Ces observations sont tirées d'interviews récentes
réalisées par Anne-Marie Desdouits, professeure
d'ethnologie au Département d'histoire, auprès d'une
douzaine d'étudiantes et d'étudiants inscrits en
sciences de l'éducation à l'Université de
Régina, en Saskatchewan. "Ce qui ressort tout d'abord
des entretiens, explique-t-elle, c'est que, pour tous, être
adulte c'est se sentir, et être reconnu, responsable de
gérer sa propre vie sur tous les plans: financier, sexuel,
professionnel, etc. Pour eux, la jeunesse constitue une longue
préparation dont le but final est l'autonomie. Même
le mariage ne représente plus pour eux qu'une étape."
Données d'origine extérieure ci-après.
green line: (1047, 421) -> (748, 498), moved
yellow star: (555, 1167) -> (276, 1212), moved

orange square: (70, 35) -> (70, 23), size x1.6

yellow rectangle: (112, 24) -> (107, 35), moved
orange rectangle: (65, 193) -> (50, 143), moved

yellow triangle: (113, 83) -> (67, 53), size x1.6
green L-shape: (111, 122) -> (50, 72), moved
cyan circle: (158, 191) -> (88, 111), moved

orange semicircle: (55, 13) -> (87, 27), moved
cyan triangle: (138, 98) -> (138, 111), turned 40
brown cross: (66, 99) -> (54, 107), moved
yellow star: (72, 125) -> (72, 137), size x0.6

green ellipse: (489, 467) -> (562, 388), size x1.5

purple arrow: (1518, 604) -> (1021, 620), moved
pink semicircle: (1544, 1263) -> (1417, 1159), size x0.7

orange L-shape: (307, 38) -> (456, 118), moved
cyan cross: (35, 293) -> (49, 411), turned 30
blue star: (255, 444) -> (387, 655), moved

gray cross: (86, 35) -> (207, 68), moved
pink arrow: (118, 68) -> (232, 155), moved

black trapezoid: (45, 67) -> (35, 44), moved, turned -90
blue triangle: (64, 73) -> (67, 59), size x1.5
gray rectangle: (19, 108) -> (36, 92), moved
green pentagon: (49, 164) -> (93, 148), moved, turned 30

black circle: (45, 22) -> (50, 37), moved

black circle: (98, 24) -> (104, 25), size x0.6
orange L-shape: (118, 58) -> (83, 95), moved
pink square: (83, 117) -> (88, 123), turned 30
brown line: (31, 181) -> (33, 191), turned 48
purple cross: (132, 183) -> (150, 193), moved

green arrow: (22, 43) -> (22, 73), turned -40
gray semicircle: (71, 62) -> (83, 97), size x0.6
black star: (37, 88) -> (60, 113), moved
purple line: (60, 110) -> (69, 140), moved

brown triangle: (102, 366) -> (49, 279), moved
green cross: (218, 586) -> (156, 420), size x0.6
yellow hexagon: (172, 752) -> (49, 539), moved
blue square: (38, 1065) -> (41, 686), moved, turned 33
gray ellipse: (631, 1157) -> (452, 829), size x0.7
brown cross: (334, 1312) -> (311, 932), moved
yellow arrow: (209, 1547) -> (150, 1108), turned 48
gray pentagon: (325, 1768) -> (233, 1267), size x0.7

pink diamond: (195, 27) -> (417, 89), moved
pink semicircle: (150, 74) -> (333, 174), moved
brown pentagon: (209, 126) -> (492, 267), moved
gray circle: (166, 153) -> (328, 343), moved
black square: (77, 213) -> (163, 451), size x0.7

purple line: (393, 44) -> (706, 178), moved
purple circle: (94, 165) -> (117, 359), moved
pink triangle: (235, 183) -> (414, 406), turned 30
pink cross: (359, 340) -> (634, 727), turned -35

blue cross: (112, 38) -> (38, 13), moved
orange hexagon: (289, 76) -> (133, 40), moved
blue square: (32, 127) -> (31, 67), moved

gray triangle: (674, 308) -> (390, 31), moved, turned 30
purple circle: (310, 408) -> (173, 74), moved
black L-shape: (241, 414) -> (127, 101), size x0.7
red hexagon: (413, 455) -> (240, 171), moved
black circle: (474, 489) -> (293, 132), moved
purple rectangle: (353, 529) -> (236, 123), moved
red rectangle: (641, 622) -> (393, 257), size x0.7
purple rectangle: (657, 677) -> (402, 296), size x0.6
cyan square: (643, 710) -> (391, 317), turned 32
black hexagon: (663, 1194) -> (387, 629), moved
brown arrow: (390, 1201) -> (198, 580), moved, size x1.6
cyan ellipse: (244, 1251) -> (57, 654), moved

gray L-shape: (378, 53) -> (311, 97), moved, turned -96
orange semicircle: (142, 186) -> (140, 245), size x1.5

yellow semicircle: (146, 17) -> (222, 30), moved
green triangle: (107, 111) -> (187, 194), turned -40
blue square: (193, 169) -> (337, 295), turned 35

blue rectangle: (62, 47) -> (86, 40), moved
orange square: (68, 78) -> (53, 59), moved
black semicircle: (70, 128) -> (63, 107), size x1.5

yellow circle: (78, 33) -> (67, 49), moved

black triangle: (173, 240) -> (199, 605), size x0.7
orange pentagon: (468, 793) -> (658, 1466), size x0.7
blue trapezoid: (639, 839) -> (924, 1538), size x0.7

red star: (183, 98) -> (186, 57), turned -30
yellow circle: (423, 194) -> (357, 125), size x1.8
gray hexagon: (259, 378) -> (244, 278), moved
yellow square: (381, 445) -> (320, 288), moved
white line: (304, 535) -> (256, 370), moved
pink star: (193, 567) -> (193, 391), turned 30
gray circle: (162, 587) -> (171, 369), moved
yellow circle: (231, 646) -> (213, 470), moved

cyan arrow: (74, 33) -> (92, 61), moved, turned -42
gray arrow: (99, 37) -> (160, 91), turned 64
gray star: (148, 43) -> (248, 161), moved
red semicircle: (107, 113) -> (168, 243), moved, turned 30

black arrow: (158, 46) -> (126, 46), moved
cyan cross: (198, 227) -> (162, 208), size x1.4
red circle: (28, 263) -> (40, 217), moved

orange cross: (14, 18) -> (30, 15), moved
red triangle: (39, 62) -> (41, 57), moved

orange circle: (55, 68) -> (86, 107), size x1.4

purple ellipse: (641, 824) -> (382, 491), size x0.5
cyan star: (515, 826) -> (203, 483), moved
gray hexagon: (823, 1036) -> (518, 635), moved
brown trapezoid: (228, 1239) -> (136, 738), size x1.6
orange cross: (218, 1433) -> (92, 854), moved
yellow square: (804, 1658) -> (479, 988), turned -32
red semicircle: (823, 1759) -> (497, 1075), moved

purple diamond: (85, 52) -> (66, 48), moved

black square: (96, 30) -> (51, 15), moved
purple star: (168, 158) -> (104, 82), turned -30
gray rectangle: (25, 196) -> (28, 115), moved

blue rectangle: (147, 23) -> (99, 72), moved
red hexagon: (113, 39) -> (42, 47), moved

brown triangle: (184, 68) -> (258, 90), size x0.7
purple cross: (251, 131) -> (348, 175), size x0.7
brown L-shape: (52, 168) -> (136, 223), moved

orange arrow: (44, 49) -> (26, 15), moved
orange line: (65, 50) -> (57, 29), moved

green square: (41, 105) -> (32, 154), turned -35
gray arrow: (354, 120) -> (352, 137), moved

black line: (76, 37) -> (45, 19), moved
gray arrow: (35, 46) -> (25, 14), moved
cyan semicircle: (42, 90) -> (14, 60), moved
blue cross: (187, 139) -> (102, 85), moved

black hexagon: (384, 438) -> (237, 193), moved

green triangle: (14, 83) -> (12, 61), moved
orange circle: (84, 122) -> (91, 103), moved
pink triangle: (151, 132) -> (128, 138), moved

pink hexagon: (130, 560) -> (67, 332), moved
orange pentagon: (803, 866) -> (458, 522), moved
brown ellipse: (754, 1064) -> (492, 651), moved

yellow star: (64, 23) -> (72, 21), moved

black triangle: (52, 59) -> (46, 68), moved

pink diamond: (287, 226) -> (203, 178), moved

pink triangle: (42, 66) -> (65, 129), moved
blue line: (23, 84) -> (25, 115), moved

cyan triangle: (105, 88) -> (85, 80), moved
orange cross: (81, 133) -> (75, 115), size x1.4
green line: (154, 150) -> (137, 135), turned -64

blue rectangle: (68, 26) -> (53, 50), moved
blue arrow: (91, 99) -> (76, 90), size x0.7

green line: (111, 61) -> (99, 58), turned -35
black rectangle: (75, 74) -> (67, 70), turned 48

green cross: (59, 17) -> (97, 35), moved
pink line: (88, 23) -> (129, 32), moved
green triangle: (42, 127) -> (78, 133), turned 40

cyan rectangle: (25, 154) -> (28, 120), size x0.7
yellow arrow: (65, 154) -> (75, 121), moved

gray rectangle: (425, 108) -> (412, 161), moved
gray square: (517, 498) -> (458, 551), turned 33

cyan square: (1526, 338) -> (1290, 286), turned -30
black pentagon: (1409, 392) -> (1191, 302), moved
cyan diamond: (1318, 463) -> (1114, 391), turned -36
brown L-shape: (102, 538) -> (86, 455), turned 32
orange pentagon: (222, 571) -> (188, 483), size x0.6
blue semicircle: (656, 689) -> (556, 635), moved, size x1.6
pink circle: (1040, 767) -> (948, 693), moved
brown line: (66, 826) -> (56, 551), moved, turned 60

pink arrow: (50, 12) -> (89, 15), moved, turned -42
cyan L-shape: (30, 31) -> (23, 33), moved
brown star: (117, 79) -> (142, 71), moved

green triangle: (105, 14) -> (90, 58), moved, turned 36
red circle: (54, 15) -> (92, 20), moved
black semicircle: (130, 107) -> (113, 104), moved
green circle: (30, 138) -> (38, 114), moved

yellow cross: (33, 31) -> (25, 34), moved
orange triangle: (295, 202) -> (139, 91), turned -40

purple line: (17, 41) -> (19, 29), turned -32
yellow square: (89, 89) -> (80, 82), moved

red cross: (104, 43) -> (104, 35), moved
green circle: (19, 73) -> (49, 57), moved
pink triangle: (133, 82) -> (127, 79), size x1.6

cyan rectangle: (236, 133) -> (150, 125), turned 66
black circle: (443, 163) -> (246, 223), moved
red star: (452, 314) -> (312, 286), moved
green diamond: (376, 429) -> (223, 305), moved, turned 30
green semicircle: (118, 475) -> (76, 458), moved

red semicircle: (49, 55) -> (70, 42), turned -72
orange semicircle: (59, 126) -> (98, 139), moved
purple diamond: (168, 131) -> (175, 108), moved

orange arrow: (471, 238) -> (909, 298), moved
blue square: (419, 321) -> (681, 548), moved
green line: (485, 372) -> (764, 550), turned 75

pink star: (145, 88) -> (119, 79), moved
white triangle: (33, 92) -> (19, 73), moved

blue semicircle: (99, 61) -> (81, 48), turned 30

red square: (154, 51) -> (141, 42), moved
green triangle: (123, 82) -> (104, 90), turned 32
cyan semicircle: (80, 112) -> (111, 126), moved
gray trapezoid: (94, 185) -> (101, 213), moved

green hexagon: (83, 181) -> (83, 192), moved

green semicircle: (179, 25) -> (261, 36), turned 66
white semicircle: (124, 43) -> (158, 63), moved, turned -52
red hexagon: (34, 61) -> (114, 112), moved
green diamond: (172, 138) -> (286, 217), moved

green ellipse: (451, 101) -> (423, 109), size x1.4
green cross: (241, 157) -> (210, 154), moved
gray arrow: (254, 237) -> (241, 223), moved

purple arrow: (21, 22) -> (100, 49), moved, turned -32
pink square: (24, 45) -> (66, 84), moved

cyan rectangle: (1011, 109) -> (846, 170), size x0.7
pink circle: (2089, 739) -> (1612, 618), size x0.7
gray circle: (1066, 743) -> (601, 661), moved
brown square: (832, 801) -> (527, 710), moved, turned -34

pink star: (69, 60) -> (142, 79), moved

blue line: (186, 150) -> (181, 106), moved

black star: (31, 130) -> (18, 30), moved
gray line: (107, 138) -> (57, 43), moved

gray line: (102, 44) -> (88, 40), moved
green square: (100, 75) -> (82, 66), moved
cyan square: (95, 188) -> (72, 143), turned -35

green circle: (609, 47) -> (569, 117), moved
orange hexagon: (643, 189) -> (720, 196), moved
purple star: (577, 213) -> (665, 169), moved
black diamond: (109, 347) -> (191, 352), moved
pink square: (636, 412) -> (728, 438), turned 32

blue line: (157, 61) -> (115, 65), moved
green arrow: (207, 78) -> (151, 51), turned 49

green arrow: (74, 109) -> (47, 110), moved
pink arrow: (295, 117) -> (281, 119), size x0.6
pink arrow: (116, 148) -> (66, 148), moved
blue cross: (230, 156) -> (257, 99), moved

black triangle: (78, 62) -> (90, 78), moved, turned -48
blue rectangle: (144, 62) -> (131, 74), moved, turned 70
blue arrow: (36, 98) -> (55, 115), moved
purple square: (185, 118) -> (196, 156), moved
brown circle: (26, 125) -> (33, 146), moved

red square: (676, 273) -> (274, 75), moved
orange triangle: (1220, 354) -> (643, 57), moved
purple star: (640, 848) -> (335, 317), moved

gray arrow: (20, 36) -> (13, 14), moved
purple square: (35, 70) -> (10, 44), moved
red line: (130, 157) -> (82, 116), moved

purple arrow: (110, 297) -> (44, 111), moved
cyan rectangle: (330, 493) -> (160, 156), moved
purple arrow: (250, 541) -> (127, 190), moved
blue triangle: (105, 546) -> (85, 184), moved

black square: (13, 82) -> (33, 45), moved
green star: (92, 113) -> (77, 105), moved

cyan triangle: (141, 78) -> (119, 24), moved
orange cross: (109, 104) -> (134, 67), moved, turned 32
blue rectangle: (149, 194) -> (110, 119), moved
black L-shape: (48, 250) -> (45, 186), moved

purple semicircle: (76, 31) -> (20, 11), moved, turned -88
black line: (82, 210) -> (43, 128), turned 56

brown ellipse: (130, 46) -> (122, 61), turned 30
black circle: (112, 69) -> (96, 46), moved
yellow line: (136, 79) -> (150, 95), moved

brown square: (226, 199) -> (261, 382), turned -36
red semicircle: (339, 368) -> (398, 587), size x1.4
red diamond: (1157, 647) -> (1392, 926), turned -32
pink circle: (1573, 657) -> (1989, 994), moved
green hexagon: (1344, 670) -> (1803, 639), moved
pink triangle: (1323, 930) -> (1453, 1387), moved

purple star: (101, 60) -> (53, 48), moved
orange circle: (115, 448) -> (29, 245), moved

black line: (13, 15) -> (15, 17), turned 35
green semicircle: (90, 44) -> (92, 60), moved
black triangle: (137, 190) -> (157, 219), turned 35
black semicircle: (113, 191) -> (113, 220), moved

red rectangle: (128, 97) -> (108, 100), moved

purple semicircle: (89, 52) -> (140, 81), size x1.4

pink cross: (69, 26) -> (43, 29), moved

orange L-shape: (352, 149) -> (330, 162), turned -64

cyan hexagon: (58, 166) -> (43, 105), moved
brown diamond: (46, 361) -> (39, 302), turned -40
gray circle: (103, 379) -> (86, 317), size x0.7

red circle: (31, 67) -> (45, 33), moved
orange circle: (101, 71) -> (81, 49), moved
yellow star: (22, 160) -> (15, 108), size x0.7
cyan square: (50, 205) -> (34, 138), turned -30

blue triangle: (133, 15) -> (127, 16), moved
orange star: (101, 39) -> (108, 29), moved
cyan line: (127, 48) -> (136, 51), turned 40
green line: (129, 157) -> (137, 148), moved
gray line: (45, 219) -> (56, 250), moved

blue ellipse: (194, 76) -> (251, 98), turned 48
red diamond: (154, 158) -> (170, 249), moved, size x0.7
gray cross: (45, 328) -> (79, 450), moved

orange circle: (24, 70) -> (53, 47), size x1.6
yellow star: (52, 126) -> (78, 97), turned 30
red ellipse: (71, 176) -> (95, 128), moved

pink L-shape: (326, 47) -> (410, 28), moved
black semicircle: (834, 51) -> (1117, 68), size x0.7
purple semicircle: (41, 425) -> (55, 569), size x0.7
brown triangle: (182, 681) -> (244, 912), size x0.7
Anne-Marie Desdouits a livré ces commentaires le mercredi
23 octobre au pavillon Charles-De Koninck dans le cadre des midis-causeries
du CELAT (Centre interuniversitaire d'études sur les lettres,
les arts et les traditions). Son enquête constituait le
point de départ d'une recherche pour un réexamen
des rites de passage dans la société contemporaine.
Le premier pas vers l'indépendance
En Saskatchewan, le tout premier pas vers la vie adulte est
d'avoir seize ans. Atteindre cet âge signifie que l'on peut
demander son permis de conduire. Selon Anne-Marie Desdouits, savoir
conduire n'est pas ce qui importe vraiment, surtout que de nombreux
jeunes savent déjà conduire, en particulier ceux
qui viennent de familles rurales. "Ce qui est important,
dit-elle, c'est ce que représente le permis, c'est l'autorisation
légale de conduire une voiture et donc la possibilité
de revendiquer une certaine indépendance par rapport aux
parents."
La graduation constitue, pour les étudiants interviewés,
une cérémonie solennelle comportant un certain nombre
de rites qui ne sont pas sans rappeler ceux du mariage. La préparation
de l'événement s'étend sur plusieurs mois,
on recommande d'être en couple et de porter robe longue
et tuxedo. De nombreux cadeaux sont offerts. Pour la chercheure,
il s'agit bien d'une cérémonie de passage. "Ils
changent de statut, c'est évident et c'est important pour
eux et pour leur famille, dit-elle. J'ai d'ailleurs été
frappée, chez les grands-parents des familles où
je suis allée, de voir encadrées et accrochées
aux murs du salon toutes les photos de chacun des petits-enfants
qui avaient gradué. Tout comme on voit les photos de mariage."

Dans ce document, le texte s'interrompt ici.